For her first big game hunt, her father let Lavonne use the same rifle he had shot his first deer with, a war surplus Model 1903 Springfield .30-06 bolt action, with military sights.

"Dad took my brother in one direction, and Bob, the rancher's son-in-law who lived on the property, was charged with the dubious chore of taking me, little 12-year-old Lavonne, out on her first big game hunt. Little did they realize that this would end up being to my advantage," Lavonne smiled.

"It was about 10 o'clock in the morning when we came to the edge of a wooded area. And there he was. The rack was just..." she pauses, remembering the sight of what would prove years later to be a record-book nontypical mule deer

"Growing up in Missouri, I had seen plenty of whitetail but never a mule deer--and certainly never a deer like this. But being a 12-year-old kid, you just naturally wait for the adult you're hunting with to say it was okay to shoot. When I looked at Bob, he just silently mouthed, 'Shoot.' So I took aim and shot."

The deer stumbled. Lavonne knew her shot had hit its mark, but the buck suddenly bolted and ran over a small hill. Lavonne and Bob rushed to the crest of the hill just in time to see the deer drop behind a log. As she and Bob approached, Lavonne saw that she had indeed made a one-shot kill. The deer was dead. But they quickly realized it wasn't just any deer.

Back home, they tried to get the deer scored, but the measurer would not believe her father when he described the rack, let alone the fact that his 12-year-old daughter had shot such an unusual mule deer. So no one never came to the house to see the animal. Eventually the mounted head was hung in her father's house, and there it stayed for 41 years without being measured. "Growing up, Dad would tell people the story of my deer, but no one would believe him," says Lavonne.

And that is where the story might have ended, had it not again been for the influence of her father. Four years ago, he introduced his daughter to woodcarving, and in one of her classes, the assignment was to carve two mule deer.
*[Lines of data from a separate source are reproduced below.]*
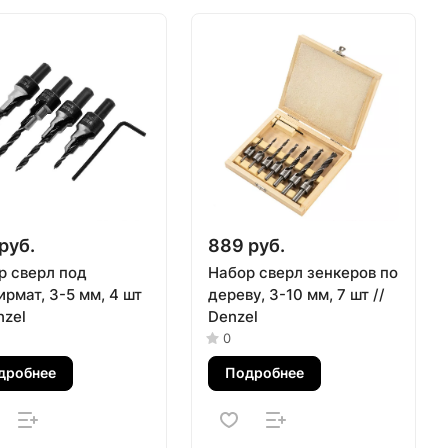
руб.
889 руб.
р сверл под
Набор сверл зенкеров по
рмат, 3-5 мм, 4 шт
дереву, 3-10 мм, 7 шт //
nzel
Denzel
0
дробнее
Подробнее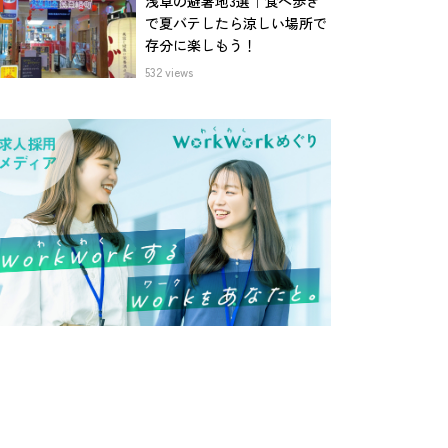
浅草の避暑地3選｜食べ歩き
で夏バテしたら涼しい場所で
存分に楽しもう！
532 views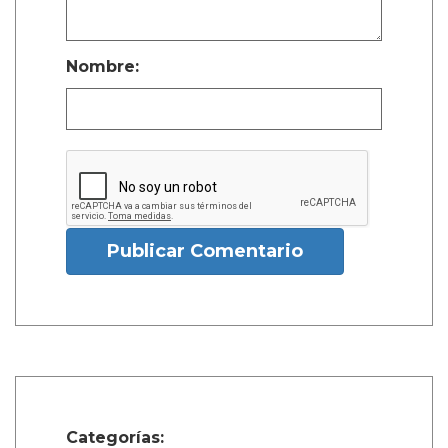
Nombre:
Publicar Comentario
Categorías: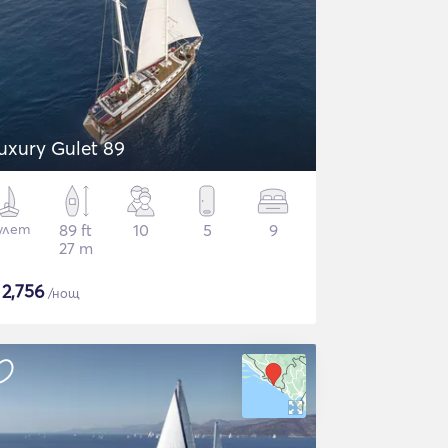
uxury Gulet 89
улет
89 ft
10
5
9
27 m
$
2,756
/нощ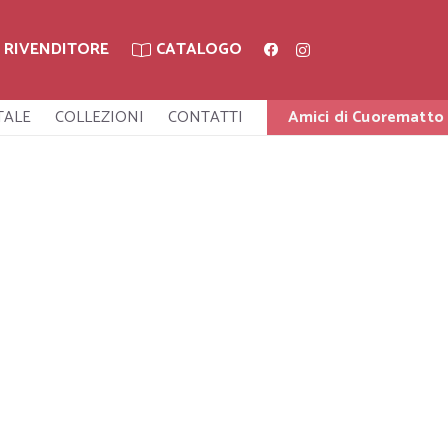
A RIVENDITORE
CATALOGO
TALE
COLLEZIONI
CONTATTI
Amici di Cuorematto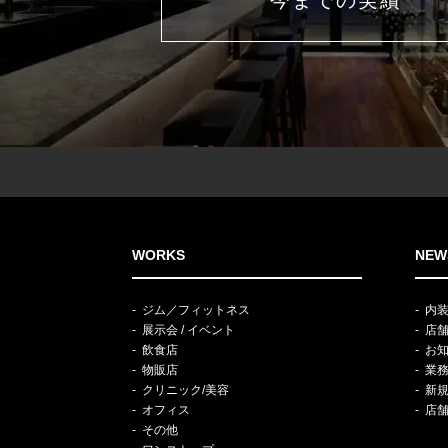
今までの実績
WORKS
NEW
ジム／フィットネス
内
展示会 / イベント
店
飲食店
お
物販店
業
クリニック/美容
新
オフィス
店
その他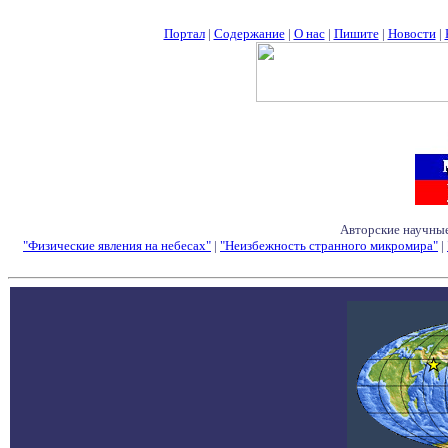
Портал
|
Содержание
|
О нас
|
Пишите
|
Новости
|
Авторские научные
"Физические явления на небесах"
|
"Неизбежность странного микромира"
|
Семинары - Конфе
Lavonne took the only photo she had of a mule deer--the one she had shot so many years ago--to ask her instructor, well-known animal carver Kirt Curtis, if she could use it as a model. When he saw the photo, Curtis was awestruck. "How did it score?" he asked. After the carving was done, everyone else asked the same question.
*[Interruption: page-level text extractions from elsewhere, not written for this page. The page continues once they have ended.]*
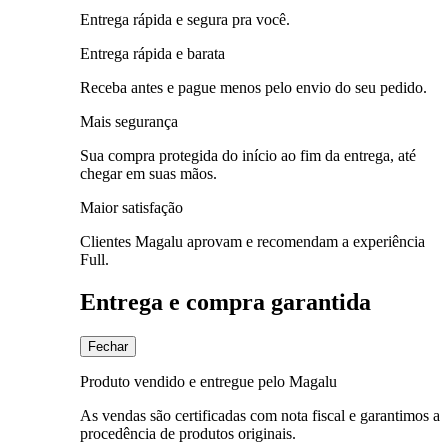
Entrega rápida e segura pra você.
Entrega rápida e barata
Receba antes e pague menos pelo envio do seu pedido.
Mais segurança
Sua compra protegida do início ao fim da entrega, até
chegar em suas mãos.
Maior satisfação
Clientes Magalu aprovam e recomendam a experiência
Full.
Entrega e compra garantida
Fechar
Produto vendido e entregue pelo Magalu
As vendas são certificadas com nota fiscal e garantimos a
procedência de produtos originais.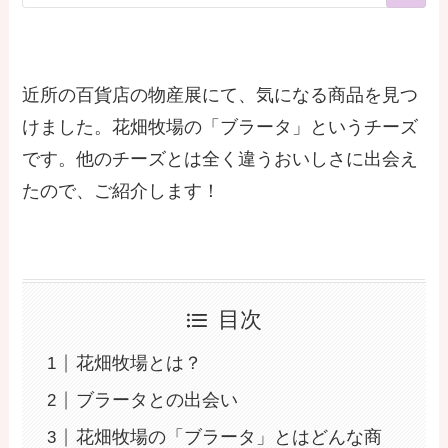
近所の百貨店の物産展にて、気になる商品を見つ
けました。花畑牧場の「ブラータ」というチーズ
です。他のチーズとは全く違うおいしさに出会え
たので、ご紹介します！
目次
花畑牧場とは？
ブラータとの出会い
花畑牧場の「ブラータ」とはどんな商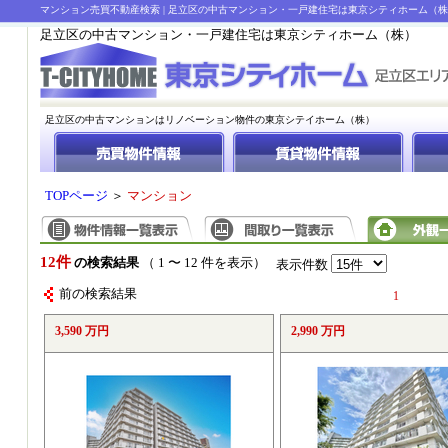
マンション売買不動産検索 | 足立区の中古マンション・一戸建住宅は東京シティホーム（
足立区の中古マンション・一戸建住宅は東京シティホーム（株）
足立区の中古マンションはリノベーション物件の東京シテイホーム（株）
TOPページ
＞
マンション
12件
の検索結果
（ 1 〜 12 件を表示）
表示件数
前の検索結果
1
3,590 万円
2,990 万円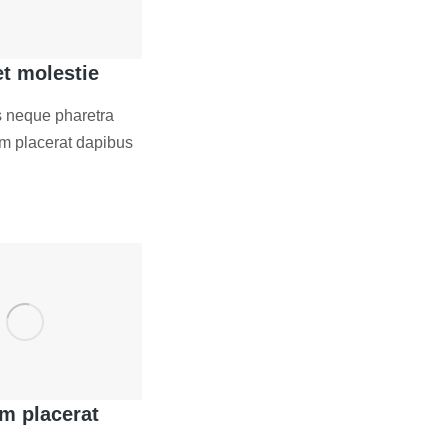
et molestie
s neque pharetra
um placerat dapibus
m placerat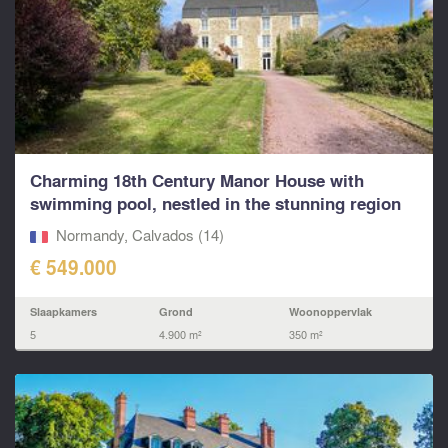
Charming 18th Century Manor House with
swimming pool, nestled in the stunning region
of...
Normandy, Calvados (14)
€ 549.000
Slaapkamers
Grond
Woonoppervlak
5
4.900 m²
350 m²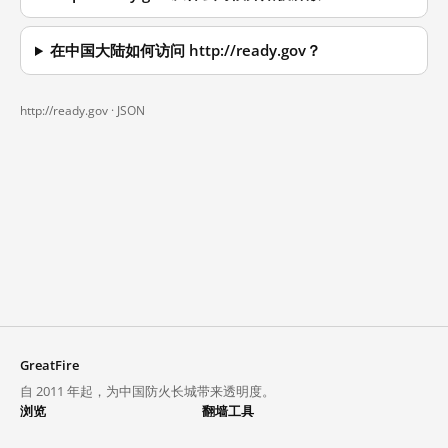
在中国大陆如何访问 http://ready.gov？
http://ready.gov ·
JSON
GreatFire
自 2011 年起，为中国防火长城带来透明度。
浏览
翻墙工具
封锁列表
VPN 与代理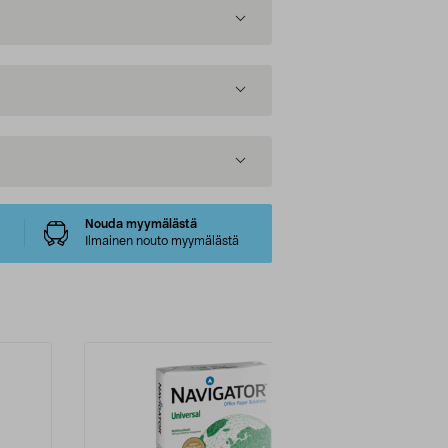
Nouda myymälästä
Ilmainen nouto myymälästä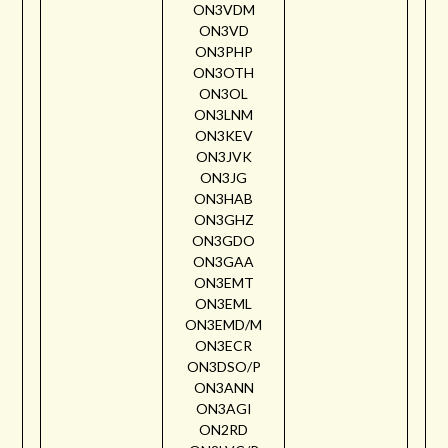
ON3VDM
ON3VD
ON3PHP
ON3OTH
ON3OL
ON3LNM
ON3KEV
ON3JVK
ON3JG
ON3HAB
ON3GHZ
ON3GDO
ON3GAA
ON3EMT
ON3EML
ON3EMD/M
ON3ECR
ON3DSO/P
ON3ANN
ON3AGI
ON2RD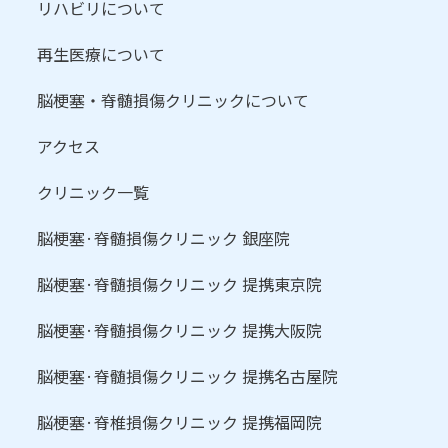
リハビリについて
再生医療について
脳梗塞・脊髄損傷クリニックについて
アクセス
クリニック一覧
脳梗塞·脊髄損傷クリニック 銀座院
脳梗塞·脊髄損傷クリニック 提携東京院
脳梗塞·脊髄損傷クリニック 提携大阪院
脳梗塞·脊髄損傷クリニック 提携名古屋院
脳梗塞·脊椎損傷クリニック 提携福岡院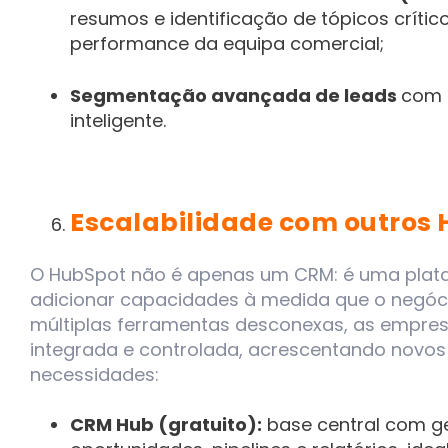
resumos e identificação de tópicos crític
performance da equipa comercial;
Segmentação avançada de leads
com 
inteligente.
Escalabilidade com outros
O HubSpot não é apenas um CRM: é uma plat
adicionar capacidades à medida que o negócio
múltiplas ferramentas desconexas, as empre
integrada e controlada, acrescentando novo
necessidades:
CRM Hub (gratuito):
base central com g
Finally, Lavonne decided to get the answer. She phoned B&C measurer Dale Ream and described the rack as having "...39 points that you could hang a ring off of. That's how our family always referred to it in whenever trying to tell someone about it."

She was asked to bring the mounted head to Kansas City, where Dale immediately became a believer. It took three hours to score the buck. He totaled it up several times to be sure he was right.

At the 2004 Awards Ceremony, Lavonne's buck was officially recognized with a 2nd Award for nontypical mulies. As proud as she was, there was an even prouder ex-Marine drill sergeant, with his finely waxed mustache and neatly trimmed beard, sitting in the audience, watching his daughter with just a little mist in his eyes.

"You know," Lavonne told me, "I never realized it until recently, but Bob actually could have taken that deer himself. After all, I was just a 12-year-old girl. But, instead, he let me shoot the deer. What an incredible display of sportsmanship."